C’était une femme comme beaucoup d’autres : une histoire de vie faite de hauts et de bas. Un besoin d’être aimée et respectée. Des blessures intérieures plus ou moins guéries. Bref, une vie qui pourrait ressembler à la vôtre ou à la mienne. Un des privilèges du métier de pasteur, c’est de pouvoir entendre le cœur des gens : souvent les gens nous font confiance et nous partagent leur cœur, leur intimité, leurs espoirs et leurs doutes. C’est une partie de la faiblesse humaine que nous pouvons entrapercevoir. Je commence alors à me dire que nous nous ressemblons tous avec nos élans mais aussi nos batailles intérieures et notre découragement.
Puis, ensemble, nous avons parlé de la grâce de Dieu. Elle m’a dit comment elle comprenait cet amour de Dieu pour elle. Honnêtement, je n’avais pas grand chose à rajouter : elle avait une compréhension très claire de ce que Dieu pensait d’elle et comment Il la regardait.
Ce qui fait souvent la différence dans nos vies, c’est la présence de Dieu. Non pas que ce soit une recette miracle qui nous évite les aléas de la vie, mais quelle différence en nous quand nous pouvons nous confier en Lui, Lui dire ce qui nous habite, Lui confier notre cœur. Au long des rencontres faites dans mon métier, j’ai réalisé que beaucoup de personnes savent ce qu’est la grâce de Dieu

Petite remarque en passant notamment pour nos auditeurs : quand j’ai demandé à cette femme où elle avait appris ce qu’est la grâce de Dieu, elle m’a parlé d’une grand-maman qui avait rencontré Dieu au cœur de sa vie difficile. Une grand-maman qui avait vécu de la grâce de Dieu et surtout qui avait prié pour sa petite-fille.
Chers amis, tant de fois j’ai entendu la même histoire : un grand-papa ou une grand-maman qui a prié fidèlement pour sa famille. Souvent sans voir de grands effets à sa prière ! mais je peux témoigner que cela fait une différence. Quelque chose de la bénédiction de Dieu est donné et porte son fruit en son temps.
Grands-parents, priez pour vous enfants, pour vos petits-enfants : vous semez dans leurs vies une bénédiction qui, un jour ou l’autre, leur fera ce bien dont ils auront alors tant besoin.

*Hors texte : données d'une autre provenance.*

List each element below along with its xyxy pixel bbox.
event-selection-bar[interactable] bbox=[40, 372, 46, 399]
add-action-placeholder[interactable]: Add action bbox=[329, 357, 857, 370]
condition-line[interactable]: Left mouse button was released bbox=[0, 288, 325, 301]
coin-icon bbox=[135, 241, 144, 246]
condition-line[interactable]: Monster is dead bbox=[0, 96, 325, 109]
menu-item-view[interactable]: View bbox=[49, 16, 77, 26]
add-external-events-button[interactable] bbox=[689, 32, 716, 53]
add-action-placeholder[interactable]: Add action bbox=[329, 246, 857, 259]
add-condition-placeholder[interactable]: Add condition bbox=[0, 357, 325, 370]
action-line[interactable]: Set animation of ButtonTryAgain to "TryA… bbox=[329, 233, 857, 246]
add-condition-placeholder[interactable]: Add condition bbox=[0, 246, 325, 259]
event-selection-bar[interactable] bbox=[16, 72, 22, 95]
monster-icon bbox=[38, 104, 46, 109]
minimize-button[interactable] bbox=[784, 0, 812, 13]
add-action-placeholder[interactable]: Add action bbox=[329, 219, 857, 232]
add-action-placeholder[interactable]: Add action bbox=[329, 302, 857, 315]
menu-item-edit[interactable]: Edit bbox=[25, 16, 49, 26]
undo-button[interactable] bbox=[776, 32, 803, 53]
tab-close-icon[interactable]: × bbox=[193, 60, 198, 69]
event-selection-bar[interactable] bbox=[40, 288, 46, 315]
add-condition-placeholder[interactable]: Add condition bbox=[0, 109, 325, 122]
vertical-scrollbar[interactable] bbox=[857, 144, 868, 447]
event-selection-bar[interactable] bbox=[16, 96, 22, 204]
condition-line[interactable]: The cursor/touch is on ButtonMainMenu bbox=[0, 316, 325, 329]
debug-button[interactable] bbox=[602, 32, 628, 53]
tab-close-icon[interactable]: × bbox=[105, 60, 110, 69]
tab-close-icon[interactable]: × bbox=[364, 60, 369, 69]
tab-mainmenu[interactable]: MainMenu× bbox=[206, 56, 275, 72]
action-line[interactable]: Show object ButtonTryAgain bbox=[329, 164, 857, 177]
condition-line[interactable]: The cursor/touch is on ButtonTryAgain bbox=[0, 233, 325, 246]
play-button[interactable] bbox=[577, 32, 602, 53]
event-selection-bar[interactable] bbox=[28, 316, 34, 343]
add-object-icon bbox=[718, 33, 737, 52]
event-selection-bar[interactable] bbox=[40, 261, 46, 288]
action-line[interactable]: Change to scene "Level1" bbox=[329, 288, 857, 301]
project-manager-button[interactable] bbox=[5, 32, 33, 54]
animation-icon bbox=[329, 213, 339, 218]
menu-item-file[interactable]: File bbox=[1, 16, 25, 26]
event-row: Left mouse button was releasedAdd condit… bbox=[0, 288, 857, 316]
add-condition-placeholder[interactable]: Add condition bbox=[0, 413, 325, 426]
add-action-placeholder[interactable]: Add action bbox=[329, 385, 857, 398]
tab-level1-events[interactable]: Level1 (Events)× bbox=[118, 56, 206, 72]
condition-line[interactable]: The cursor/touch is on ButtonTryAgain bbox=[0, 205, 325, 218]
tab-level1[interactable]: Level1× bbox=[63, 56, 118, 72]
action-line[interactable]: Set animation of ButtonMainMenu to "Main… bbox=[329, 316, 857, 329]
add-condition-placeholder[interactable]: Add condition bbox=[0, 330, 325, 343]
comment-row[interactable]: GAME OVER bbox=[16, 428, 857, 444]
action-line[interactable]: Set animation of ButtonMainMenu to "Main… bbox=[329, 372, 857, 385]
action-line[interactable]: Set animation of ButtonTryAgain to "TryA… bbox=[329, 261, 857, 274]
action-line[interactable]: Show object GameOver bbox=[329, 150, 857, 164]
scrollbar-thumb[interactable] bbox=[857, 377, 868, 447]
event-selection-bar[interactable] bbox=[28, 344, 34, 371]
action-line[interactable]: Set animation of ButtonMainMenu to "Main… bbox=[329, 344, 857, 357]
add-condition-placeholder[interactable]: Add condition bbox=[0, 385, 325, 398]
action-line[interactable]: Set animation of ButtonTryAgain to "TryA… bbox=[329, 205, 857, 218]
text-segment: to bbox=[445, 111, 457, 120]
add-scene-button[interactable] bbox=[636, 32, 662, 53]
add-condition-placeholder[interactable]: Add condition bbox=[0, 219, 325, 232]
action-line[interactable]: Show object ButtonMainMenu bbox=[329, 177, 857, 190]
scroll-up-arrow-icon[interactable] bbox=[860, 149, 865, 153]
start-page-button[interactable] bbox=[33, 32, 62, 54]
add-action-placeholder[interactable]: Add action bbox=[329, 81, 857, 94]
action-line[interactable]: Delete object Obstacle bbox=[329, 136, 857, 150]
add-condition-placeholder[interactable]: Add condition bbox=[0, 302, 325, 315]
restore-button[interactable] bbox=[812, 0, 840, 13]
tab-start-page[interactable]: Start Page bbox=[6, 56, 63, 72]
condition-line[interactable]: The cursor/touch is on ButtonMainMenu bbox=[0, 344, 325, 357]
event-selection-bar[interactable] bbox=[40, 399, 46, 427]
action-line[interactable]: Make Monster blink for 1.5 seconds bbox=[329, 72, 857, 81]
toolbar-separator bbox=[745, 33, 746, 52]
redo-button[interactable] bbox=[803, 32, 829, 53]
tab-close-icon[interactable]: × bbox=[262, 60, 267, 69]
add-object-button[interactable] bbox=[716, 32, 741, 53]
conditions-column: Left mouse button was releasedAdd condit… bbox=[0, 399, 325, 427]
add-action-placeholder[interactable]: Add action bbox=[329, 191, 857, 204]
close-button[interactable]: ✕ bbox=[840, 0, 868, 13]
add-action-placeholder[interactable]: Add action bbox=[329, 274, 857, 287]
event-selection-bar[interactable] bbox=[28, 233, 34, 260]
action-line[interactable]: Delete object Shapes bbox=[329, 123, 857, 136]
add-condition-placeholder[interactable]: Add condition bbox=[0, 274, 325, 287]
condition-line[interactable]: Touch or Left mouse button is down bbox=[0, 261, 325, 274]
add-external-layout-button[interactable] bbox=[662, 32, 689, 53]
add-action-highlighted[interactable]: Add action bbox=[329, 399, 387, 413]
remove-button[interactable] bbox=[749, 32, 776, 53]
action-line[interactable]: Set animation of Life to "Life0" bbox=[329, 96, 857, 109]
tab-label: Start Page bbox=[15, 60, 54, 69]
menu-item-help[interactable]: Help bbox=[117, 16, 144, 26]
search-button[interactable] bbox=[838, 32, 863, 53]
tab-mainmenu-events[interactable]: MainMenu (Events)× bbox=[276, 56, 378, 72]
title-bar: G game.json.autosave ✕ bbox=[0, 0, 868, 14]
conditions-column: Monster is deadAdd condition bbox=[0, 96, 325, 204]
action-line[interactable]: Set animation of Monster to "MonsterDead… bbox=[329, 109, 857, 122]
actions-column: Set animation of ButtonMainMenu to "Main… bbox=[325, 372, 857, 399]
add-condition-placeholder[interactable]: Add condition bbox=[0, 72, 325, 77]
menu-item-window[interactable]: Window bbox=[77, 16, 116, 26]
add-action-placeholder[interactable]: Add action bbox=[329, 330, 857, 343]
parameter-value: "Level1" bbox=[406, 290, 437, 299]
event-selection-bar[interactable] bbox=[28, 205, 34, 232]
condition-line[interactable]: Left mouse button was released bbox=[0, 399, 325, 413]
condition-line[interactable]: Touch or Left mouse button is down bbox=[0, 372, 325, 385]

Cette femme avait compris la grâce de Dieu mais elle m’a dit alors ceci : " J’ai compris dans ma tête mais mon cœur n’arrive pas à en vivre. Je sais ces choses, je sais l’amour du Seigneur pour moi mais je n’arrive pas à en faire quelque chose ! "

Définition de la grâce de Dieu
La grâce de Dieu, c’est :
- ce regard plein de compréhension que Jésus pose sur nous ;
- cet amour qui pardonne nos manquements, qui va au-delà de nos ratés ;
- cette acceptation de qui nous sommes avec tendresse et pourtant sans rien cacher de ce que nous sommes.

C’est la même histoire qui nous est racontée dans le texte biblique que nous avons entendu tout à l’heure dans Matthieu.
Un homme doit rendre des comptes à son roi : il lui doit une énorme somme d’argent. Comme il n’arrive pas à rembourser, il va faire appel à la grâce du roi : « Prends patience envers moi et je te paierai tout ! » Il a raison : cela marche ! Le maître en eut pitié: il annula sa dette et le laissa partir.
Un homme et sa famille dans une situation impossible et qui attend le regard de grâce de son roi pour le sauver. C’est souvent notre situation. Nous avons besoin qu’on nous aime tel que nous sommes. Nous avons absolument besoin qu’on nous fasse grâce.
Mais j’aimerais aller plus loin, car cette histoire continue et c’est là que les choses souvent se compliquent dans nos vies.

La grâce pour les autres
Quand il s’agit pour cet homme de faire grâce à son tour à un collègue qui lui devait aussi quelque chose, cet homme refusa. Ce regard plein de compréhension et à la fois de vérité que Dieu pose sur nous, à notre tour nous sommes appelés à le poser sur nos voisins, nos collègues, nos conjoints.
Il a fait cette faute basique que nous faisons aussi souvent : ne pas redonner plus loin ce qui a été reçu ! Il ne va pas redonner même une petite partie de ce qu’il a reçu : il était pourtant dans son droit d’exiger le remboursement. Mais le roi avait été plus loin que ce qui est juste : il avait été jusqu’à la miséricorde !
Pour les autres, je crois que nous sommes tiraillés : des fois nous les regardons avec grâce et des fois nous ne le faisons pas. Oui, nous arrivons des fois à leur faire grâce, parce que nous les aimons. Alors on peut pardonner, on arrive à comprendre, on arrive à aimer.
Mais déjà là, il y a tellement d’autres pensées qui viennent combattre ce regard plein de grâce :
- le besoin d’excellence car nous sommes dans un monde où il faut démontrer nos qualités.
- car nous avons une image de Dieu non pas comme un Père mais comme celui qui pose sur nous d’abord des exigences.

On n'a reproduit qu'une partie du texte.